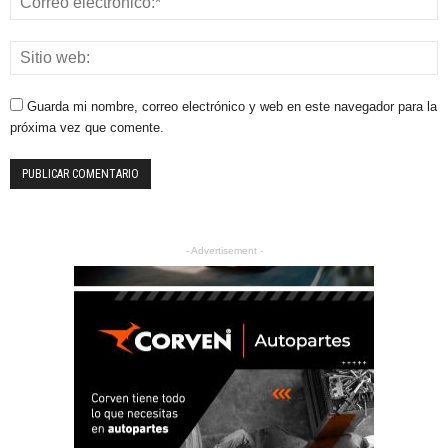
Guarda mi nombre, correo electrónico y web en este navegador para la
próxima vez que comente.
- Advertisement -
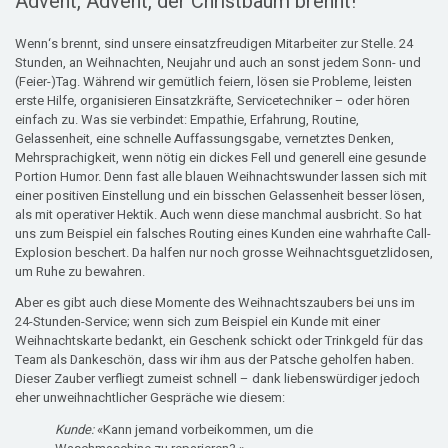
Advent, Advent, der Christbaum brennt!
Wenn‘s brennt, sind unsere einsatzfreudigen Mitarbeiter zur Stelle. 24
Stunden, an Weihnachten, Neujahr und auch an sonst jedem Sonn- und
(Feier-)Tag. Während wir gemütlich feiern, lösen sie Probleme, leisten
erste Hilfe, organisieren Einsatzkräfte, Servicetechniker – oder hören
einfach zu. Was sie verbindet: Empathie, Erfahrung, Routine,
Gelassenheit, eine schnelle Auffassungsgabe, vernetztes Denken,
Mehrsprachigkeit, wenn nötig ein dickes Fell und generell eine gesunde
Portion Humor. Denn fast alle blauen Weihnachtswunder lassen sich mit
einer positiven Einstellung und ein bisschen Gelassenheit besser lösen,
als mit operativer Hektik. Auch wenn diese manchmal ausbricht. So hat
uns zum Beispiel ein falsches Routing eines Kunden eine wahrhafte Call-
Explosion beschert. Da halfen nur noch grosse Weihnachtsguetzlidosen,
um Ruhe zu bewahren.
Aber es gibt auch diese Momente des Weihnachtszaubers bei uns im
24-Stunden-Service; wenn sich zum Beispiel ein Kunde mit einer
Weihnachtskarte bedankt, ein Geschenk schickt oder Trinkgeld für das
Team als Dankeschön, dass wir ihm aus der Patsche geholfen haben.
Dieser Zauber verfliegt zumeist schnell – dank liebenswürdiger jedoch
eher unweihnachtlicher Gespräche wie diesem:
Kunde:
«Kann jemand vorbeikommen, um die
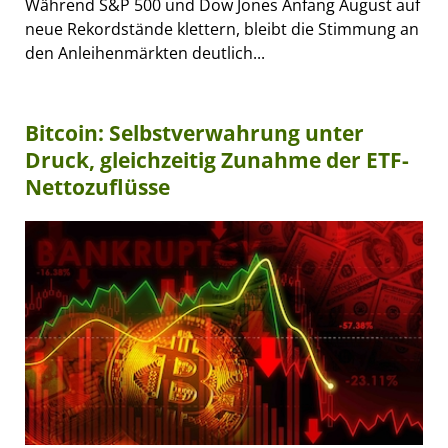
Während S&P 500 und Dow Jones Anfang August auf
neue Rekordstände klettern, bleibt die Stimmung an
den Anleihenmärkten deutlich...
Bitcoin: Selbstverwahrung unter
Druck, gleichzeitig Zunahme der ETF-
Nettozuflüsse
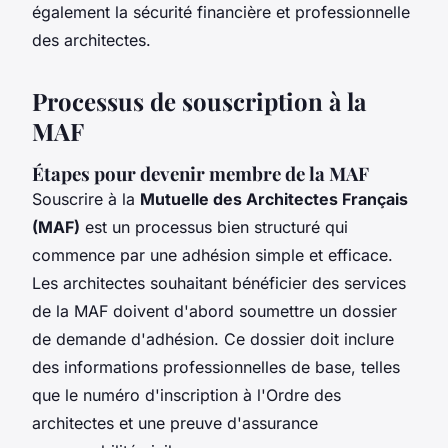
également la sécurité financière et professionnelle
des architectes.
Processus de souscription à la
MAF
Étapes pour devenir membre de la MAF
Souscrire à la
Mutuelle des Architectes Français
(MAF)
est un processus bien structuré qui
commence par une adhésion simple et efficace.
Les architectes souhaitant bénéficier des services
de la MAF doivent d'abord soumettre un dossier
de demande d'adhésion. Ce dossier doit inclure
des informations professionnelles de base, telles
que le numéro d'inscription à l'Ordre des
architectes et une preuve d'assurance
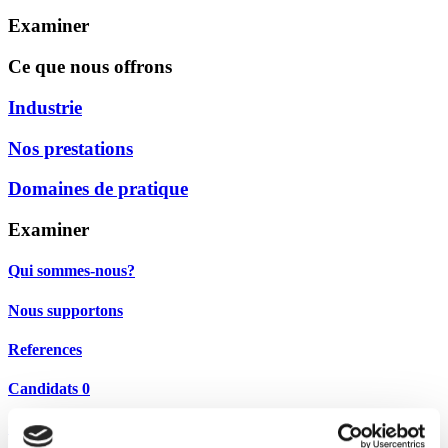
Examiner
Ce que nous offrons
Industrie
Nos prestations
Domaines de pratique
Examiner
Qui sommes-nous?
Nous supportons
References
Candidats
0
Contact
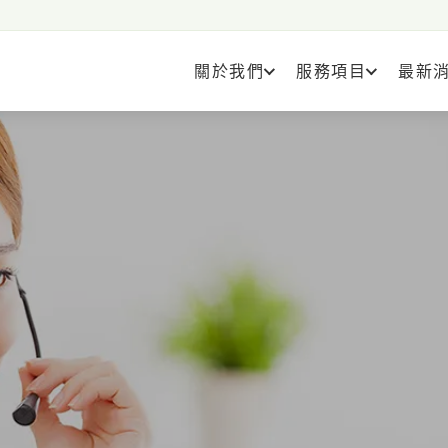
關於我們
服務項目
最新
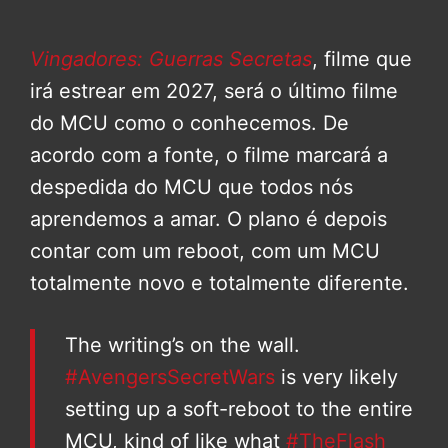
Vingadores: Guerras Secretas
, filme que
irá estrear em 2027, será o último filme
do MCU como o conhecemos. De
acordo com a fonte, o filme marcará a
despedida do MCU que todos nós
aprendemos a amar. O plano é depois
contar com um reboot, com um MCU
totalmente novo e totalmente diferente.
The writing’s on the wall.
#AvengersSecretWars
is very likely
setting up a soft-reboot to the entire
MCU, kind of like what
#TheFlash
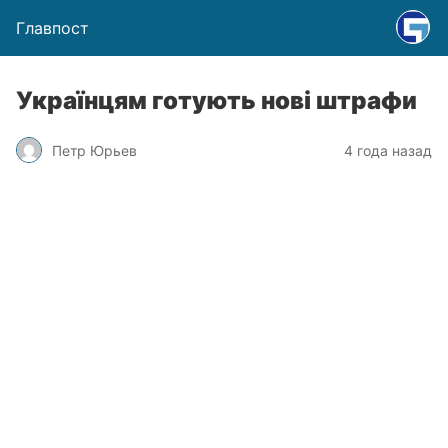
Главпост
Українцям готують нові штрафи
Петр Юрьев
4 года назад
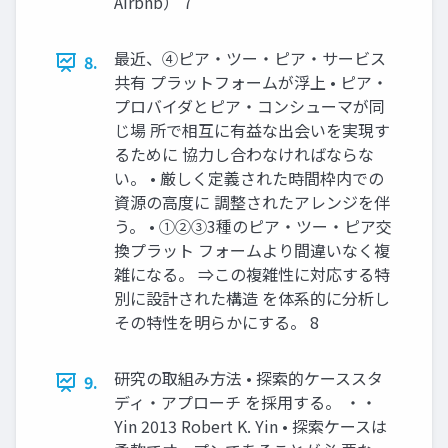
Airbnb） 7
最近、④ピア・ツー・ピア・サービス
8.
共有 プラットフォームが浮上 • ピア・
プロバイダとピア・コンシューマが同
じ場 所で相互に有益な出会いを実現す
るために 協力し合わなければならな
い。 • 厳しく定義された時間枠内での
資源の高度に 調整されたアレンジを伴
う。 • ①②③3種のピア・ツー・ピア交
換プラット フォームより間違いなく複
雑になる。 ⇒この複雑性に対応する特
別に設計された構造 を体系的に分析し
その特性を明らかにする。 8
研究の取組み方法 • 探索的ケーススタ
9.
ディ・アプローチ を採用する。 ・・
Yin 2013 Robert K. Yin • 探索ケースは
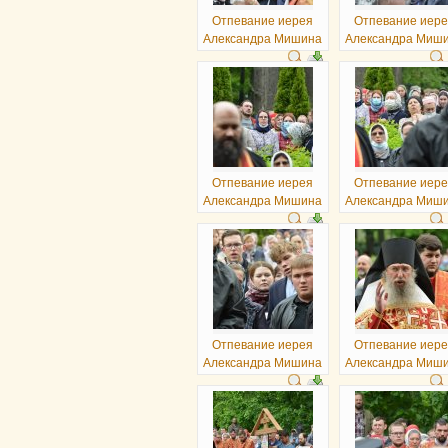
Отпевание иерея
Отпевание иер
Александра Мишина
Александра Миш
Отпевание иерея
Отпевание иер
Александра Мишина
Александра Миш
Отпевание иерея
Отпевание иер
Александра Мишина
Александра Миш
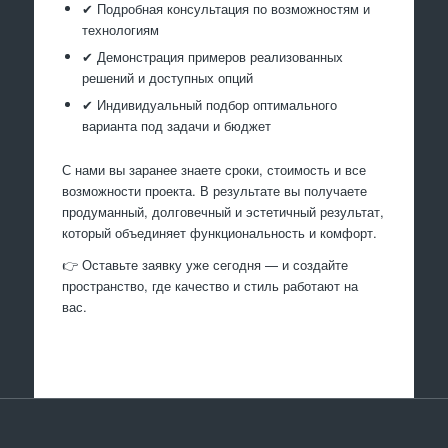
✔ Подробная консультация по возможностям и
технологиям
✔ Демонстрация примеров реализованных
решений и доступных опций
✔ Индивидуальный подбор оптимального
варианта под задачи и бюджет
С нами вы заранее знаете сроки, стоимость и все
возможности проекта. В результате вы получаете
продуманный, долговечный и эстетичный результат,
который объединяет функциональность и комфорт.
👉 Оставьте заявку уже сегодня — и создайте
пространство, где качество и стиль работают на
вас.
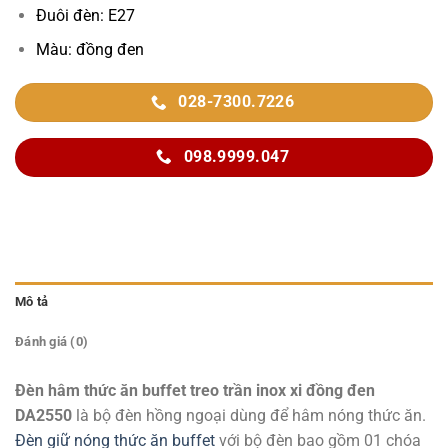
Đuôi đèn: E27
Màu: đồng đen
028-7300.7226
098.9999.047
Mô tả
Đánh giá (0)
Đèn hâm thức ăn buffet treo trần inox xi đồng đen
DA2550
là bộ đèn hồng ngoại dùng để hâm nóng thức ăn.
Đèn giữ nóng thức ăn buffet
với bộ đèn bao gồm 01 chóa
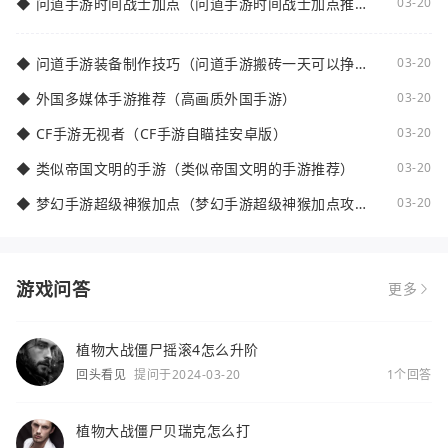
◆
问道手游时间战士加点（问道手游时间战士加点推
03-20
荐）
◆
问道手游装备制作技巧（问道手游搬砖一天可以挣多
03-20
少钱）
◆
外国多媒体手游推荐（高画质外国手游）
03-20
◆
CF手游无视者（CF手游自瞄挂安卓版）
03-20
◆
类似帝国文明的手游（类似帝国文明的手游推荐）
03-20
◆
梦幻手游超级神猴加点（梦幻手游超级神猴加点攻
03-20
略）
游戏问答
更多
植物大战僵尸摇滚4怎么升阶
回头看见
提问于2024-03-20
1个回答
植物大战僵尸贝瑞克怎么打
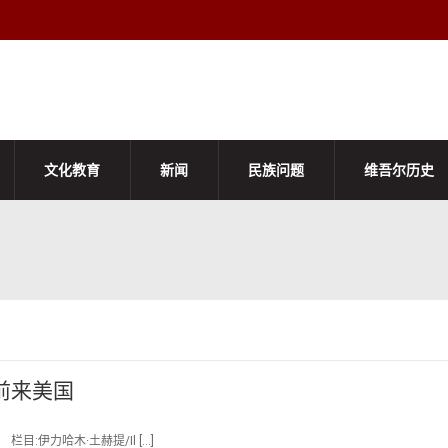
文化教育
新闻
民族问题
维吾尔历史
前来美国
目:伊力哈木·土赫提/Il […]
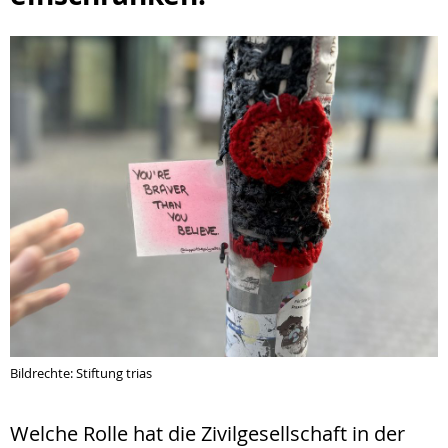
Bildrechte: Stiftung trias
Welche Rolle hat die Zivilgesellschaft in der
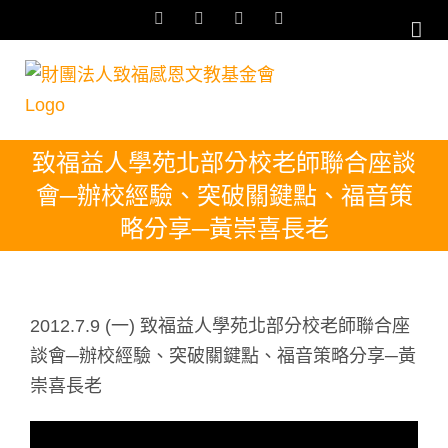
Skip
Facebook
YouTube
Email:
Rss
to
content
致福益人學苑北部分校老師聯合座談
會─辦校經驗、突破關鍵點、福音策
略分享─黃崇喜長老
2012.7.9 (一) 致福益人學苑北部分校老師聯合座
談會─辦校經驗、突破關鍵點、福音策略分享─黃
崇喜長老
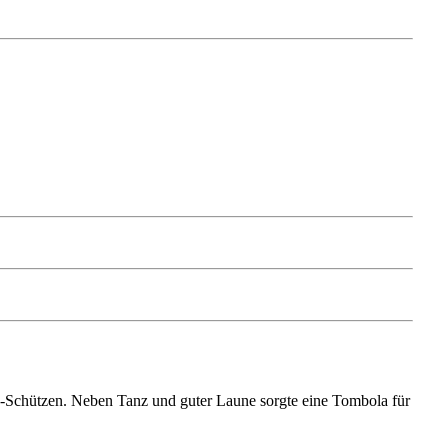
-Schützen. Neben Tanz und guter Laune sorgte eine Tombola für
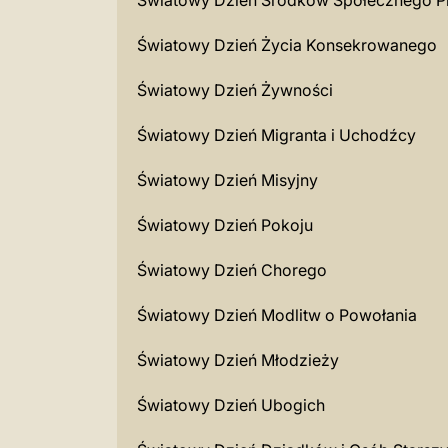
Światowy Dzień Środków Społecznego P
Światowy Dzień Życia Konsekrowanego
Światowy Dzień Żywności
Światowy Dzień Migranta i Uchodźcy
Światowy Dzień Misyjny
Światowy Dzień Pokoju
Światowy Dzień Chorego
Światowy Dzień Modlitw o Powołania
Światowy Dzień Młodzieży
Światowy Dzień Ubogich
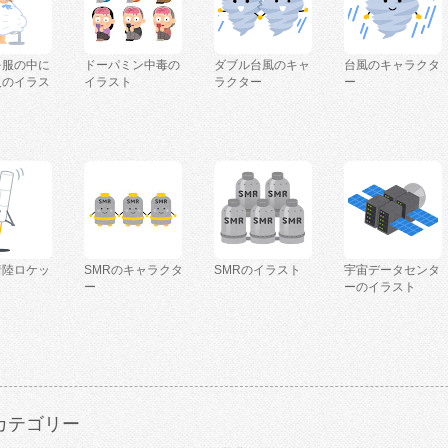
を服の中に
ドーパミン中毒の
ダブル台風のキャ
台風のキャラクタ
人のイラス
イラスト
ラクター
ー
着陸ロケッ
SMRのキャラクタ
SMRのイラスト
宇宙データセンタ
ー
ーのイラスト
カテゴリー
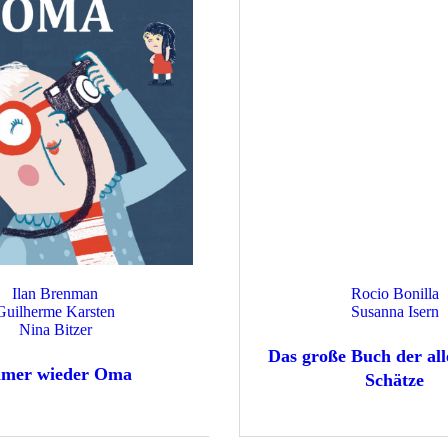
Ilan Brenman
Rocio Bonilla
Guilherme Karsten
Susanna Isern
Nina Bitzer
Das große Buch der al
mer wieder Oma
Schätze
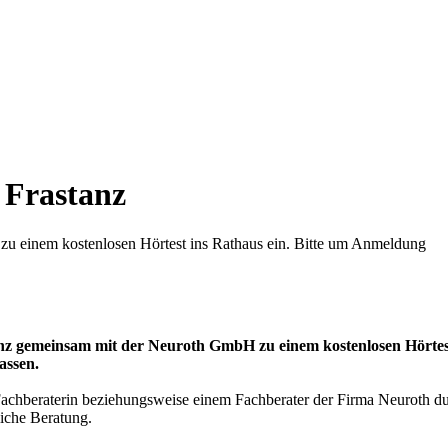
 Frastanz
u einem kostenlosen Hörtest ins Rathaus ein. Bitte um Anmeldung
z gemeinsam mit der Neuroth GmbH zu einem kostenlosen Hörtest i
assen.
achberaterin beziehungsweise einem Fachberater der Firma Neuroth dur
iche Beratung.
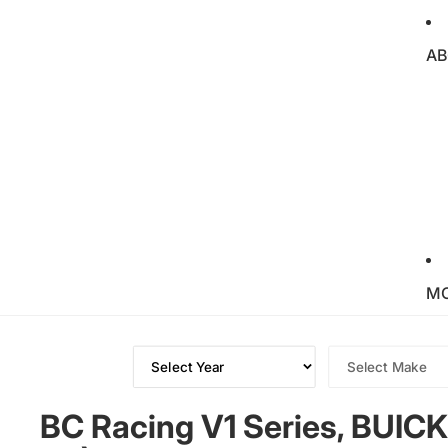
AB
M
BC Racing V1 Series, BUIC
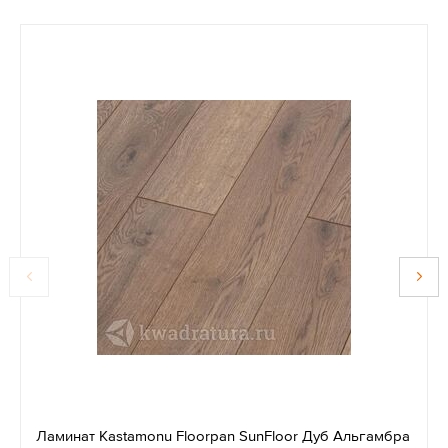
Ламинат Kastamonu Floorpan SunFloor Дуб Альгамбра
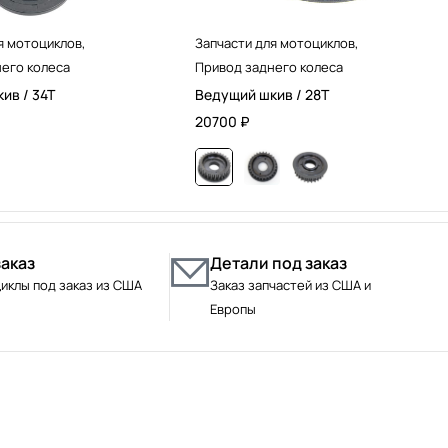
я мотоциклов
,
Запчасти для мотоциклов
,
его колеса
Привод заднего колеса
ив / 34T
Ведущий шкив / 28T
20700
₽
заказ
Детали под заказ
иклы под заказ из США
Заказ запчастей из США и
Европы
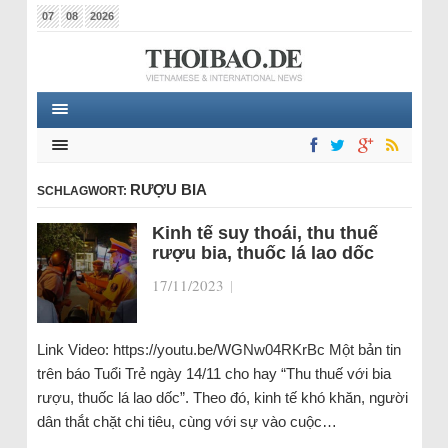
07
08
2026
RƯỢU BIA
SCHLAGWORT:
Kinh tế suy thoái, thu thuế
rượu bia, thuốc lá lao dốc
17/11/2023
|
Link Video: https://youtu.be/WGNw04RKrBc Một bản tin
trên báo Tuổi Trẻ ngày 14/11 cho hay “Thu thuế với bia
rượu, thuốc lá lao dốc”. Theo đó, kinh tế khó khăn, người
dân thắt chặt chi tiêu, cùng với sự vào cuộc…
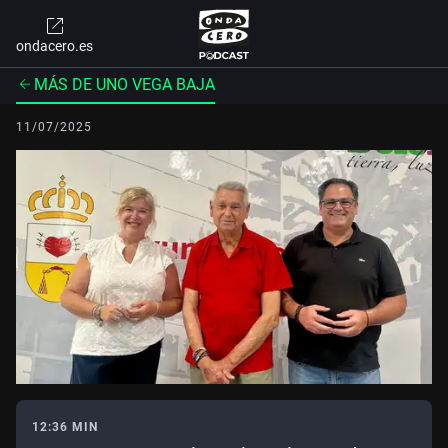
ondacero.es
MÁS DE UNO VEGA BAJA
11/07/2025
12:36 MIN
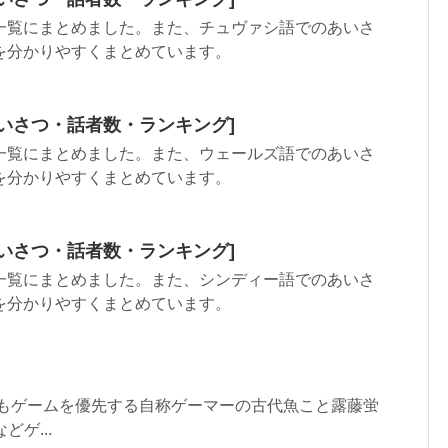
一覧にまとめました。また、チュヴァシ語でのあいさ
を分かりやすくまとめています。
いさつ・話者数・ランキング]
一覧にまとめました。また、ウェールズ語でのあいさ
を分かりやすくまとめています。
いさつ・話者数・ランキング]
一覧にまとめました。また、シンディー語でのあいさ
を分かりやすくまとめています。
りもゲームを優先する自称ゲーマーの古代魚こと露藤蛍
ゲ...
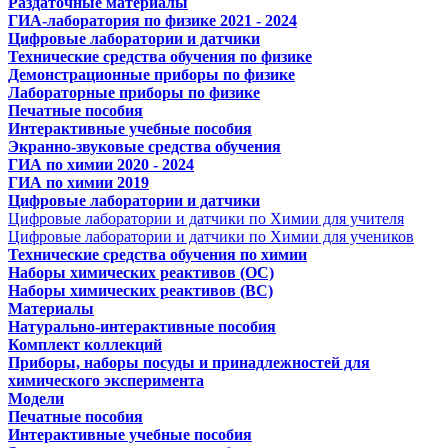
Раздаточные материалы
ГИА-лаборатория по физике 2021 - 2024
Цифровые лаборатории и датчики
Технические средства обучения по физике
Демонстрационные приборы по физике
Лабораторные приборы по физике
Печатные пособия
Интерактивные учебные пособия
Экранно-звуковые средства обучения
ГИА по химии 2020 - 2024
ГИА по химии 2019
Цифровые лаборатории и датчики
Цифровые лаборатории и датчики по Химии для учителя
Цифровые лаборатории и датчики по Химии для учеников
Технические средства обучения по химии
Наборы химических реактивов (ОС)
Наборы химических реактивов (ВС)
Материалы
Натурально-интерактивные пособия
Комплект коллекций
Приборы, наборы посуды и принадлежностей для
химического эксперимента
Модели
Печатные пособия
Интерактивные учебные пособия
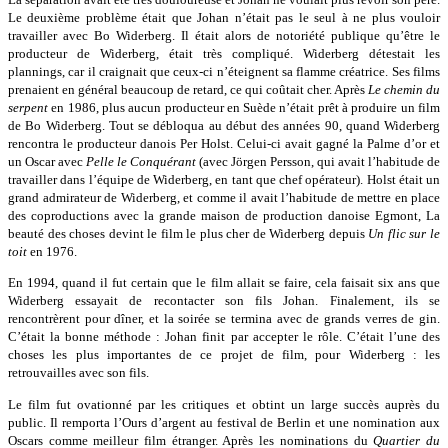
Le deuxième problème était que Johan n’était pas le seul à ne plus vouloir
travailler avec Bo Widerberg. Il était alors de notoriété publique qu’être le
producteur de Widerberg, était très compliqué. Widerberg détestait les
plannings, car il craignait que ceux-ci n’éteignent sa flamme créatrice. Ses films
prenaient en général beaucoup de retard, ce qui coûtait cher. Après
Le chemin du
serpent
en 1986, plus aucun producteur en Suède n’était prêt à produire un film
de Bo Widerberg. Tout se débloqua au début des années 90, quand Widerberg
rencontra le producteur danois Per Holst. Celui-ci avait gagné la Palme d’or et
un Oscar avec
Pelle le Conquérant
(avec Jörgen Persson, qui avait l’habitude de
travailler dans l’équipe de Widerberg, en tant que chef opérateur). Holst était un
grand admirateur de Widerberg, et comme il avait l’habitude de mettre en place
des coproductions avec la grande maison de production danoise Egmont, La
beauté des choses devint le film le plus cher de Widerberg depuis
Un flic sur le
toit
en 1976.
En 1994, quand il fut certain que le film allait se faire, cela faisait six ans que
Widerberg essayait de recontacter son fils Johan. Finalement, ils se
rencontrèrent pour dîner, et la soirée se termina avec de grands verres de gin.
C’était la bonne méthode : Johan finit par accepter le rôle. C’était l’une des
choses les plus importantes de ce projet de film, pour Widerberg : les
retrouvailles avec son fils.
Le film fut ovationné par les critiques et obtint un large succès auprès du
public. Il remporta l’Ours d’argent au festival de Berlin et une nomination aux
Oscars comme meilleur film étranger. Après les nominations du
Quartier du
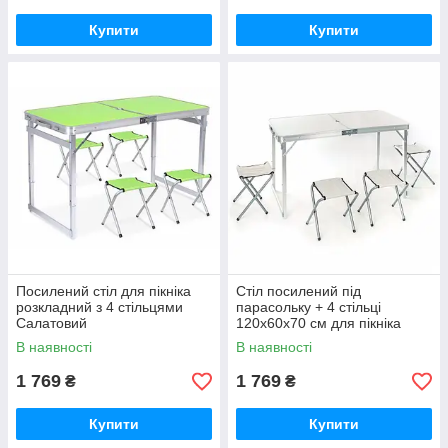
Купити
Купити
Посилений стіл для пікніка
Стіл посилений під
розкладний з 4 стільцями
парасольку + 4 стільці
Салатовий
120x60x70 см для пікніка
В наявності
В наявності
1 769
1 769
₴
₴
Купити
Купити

================

The answer is the lines above from the one with "致福益人學苑北部分校老師聯合座談" to the one with "Das große Buch der al", set down exactly, with no pictures.

致福益人學苑北部分校老師聯合座談
會─辦校經驗、突破關鍵點、福音策
略分享─黃崇喜長老
2012.7.9 (一) 致福益人學苑北部分校老師聯合座
談會─辦校經驗、突破關鍵點、福音策略分享─黃
崇喜長老
-Schützen. Neben Tanz und guter Laune sorgte eine Tombola für
Światowy Dzień Środków Społecznego P
Światowy Dzień Życia Konsekrowanego
Światowy Dzień Żywności
Światowy Dzień Migranta i Uchodźcy
Światowy Dzień Misyjny
Światowy Dzień Pokoju
Światowy Dzień Chorego
Światowy Dzień Modlitw o Powołania
Światowy Dzień Młodzieży
Światowy Dzień Ubogich
を服の中に
ドーパミン中毒の
ダブル台風のキャ
台風のキャラクタ
人のイラス
イラスト
ラクター
ー
着陸ロケッ
SMRのキャラクタ
SMRのイラスト
宇宙データセンタ
ー
ーのイラスト
カテゴリー
Ilan Brenman
Rocio Bonilla
Guilherme Karsten
Susanna Isern
Nina Bitzer
Das große Buch der al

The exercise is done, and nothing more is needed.